Clients with financial means pay market-rate fees out of pocket.
CFR also offers no-fee or low-fee therapy through closely supervised student interns who are earning their master’s degrees, as well as sliding-fee sessions from postgraduate therapists working toward licensure.
Anhorn said he and CFR board members were in talks late last week with another nonprofit about a potential acquisition and merger, hoping to salvage parts or all of the organization. Nothing is finalized, he said Thursday, declining to name the nonprofit.
An abrupt ending
CFR’s board of directors voted in late April to “cease all therapy sessions by the end of May,” Anhorn said. Staffers learned about the decision at an April 28 meeting.

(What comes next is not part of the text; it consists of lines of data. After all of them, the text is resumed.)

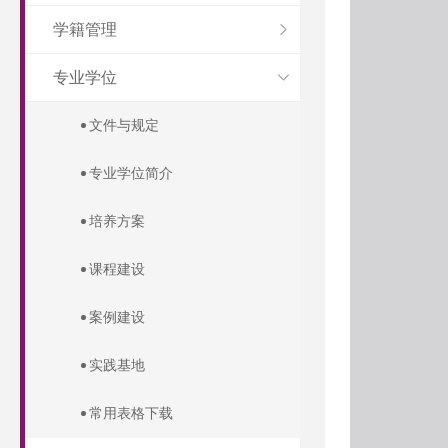
学籍管理
专业学位
文件与规定
专业学位简介
培养方案
课程建设
案例建设
实践基地
常用表格下载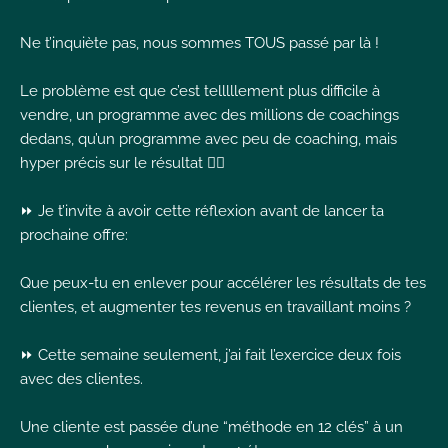
Ne t’inquiète pas, nous sommes TOUS passé par là !
Le problème est que c’est telllllement plus difficile à
vendre, un programme avec des millions de coachings
dedans, qu’un programme avec peu de coaching, mais
hyper précis sur le résultat 🤷‍♀️
⏩ Je t’invite à avoir cette réflexion avant de lancer ta
prochaine offre:
Que peux-tu en enlever pour accélérer les résultats de tes
clientes, et augmenter tes revenus en travaillant moins ?
⏩ Cette semaine seulement, j’ai fait l’exercice deux fois
avec des clientes.
Une cliente est passée d’une “méthode en 12 clés” à un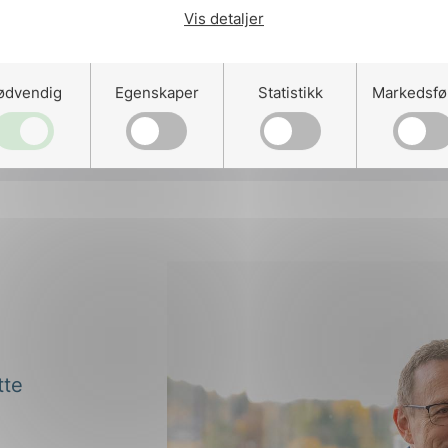
Vis detaljer
ødvendig
Egenskaper
Statistikk
Markedsfø
tte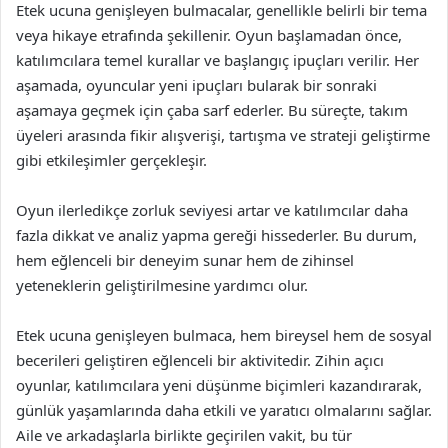
Etek ucuna genişleyen bulmacalar, genellikle belirli bir tema
veya hikaye etrafında şekillenir. Oyun başlamadan önce,
katılımcılara temel kurallar ve başlangıç ipuçları verilir. Her
aşamada, oyuncular yeni ipuçları bularak bir sonraki
aşamaya geçmek için çaba sarf ederler. Bu süreçte, takım
üyeleri arasında fikir alışverişi, tartışma ve strateji geliştirme
gibi etkileşimler gerçekleşir.
Oyun ilerledikçe zorluk seviyesi artar ve katılımcılar daha
fazla dikkat ve analiz yapma gereği hissederler. Bu durum,
hem eğlenceli bir deneyim sunar hem de zihinsel
yeteneklerin geliştirilmesine yardımcı olur.
Etek ucuna genişleyen bulmaca, hem bireysel hem de sosyal
becerileri geliştiren eğlenceli bir aktivitedir. Zihin açıcı
oyunlar, katılımcılara yeni düşünme biçimleri kazandırarak,
günlük yaşamlarında daha etkili ve yaratıcı olmalarını sağlar.
Aile ve arkadaşlarla birlikte geçirilen vakit, bu tür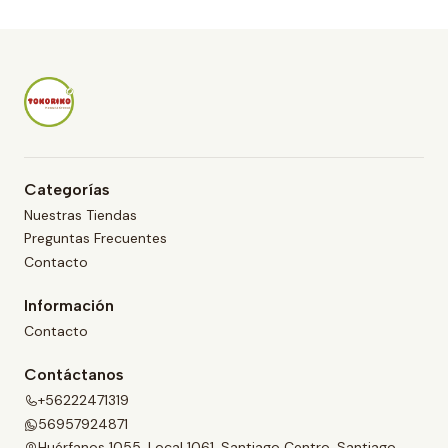
i
d
a
d
Categorías
Nuestras Tiendas
Preguntas Frecuentes
Contacto
Información
Contacto
Contáctanos
+56222471319
56957924871
Huérfanos 1055, Local 1061, Santiago Centro, Santiago,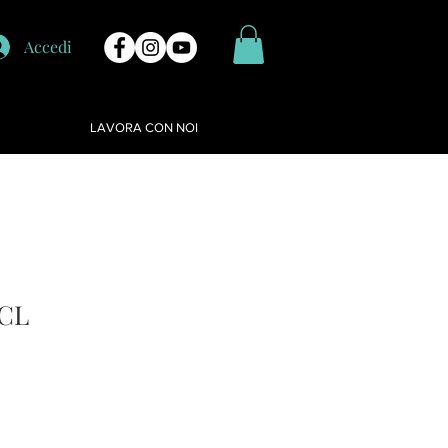
Accedi
LAVORA CON NOI
 CL
Prezzo
scontato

Three staffers at the meeting told The Inquirer they felt blindsided. They were taken aback by the closure’s tight timeline and urgency.
“There was a lot of anger, a lot of frustration, a lot of surprise,” said a senior staff therapist who asked for anonymity, fearing that speaking publicly would hurt new job prospects.
“A lot of staff felt like they had no say. It also felt very much like we were misled,” the therapist said. “We were made aware that there were some ‘financial concerns,’ but the word ‘concerns’ is not usually used when we’re about to go out of business.”
Anhorn said he tried “to balance transparency with the responsibility not to create any kind of unnecessary fear and instability.”
But some staffers said being kept in the dark about the degree of financial turmoil dealt a harder blow.
The Inquirer spoke with six current and former staffers who said several senior therapists — with loyal clients and caseloads built over decades at CFR — had left within the last 18 months.
Anhorn said “there was definitely some turnover” after he became CEO in January 2025, which he called common when new leadership comes in.
Anhorn said therapists who leave CFR can take their clients with them since there’s no noncompete agreement, which creates financial unpredictability. Some therapists left to go into private practice, he said.
“If a couple of people leave and they take all their clients with them, that’s a major shift in cash flow,” Anhorn said.
Behind the scenes, Anhorn and board members brainstormed ideas to right the ship, he said.
“There was bouncing between extreme optimism and then also what the realities were,” he said. “My hope is that people realize that I was really fighting for this organization to thrive.”
A training pipeline
Emily Mudd, a visionary in women’s mental health, founded CFR in 1932 as one of the first organizations in the country to offer marriage counseling. It helped pioneer sex therapy and so-called “systemic therapy” — the idea that an individual’s behavior and past trauma impacts the family, CEO Emeritus Steve Treat said.
From the start, CFR’s mission was to serve “the poorest of the poor,” Treat said.
“The people who need it the most are going to be losing one of the places they could go,” he said.
CFR provided free therapy at public schools, veterans’ groups, and group homes, working closely with Project HOME, a Philadelphia nonprofit aimed at ending homelessness.
CFR also became a vital training pipeline for the region’s therapists. In 2006, CFR and Thomas Jefferson University partnered to create a master’s in family therapy program. CFR staff taught classes, trained, and supervised students, who were required to complete more than 300 client hours to graduate.
That partnership, which generated revenue for CFR, ended a few years ago, Treat said.
Many of Jefferson’s master’s students continued to choose CFR for clinical training requirements. CFR also has clinical interns from about 10 other area universities, including Bryn Mawr College, Temple University, and the University of Pennsylvania.
“I was so excited to get selected for an internship with them,” said Heather, who was supposed to start orientation for her clinical internship at CFR on May 11. She asked The Inquirer to withhold her last name because she doesn’t want to risk her prospects.
“I’m scrambling now for a new internship,” she said. “But this closing is bigger than me and my internship — there are all the CFR employees who now have to find new ways and places to work, and even more, the thousands of clients who have depended on CFR for mental healthcare.”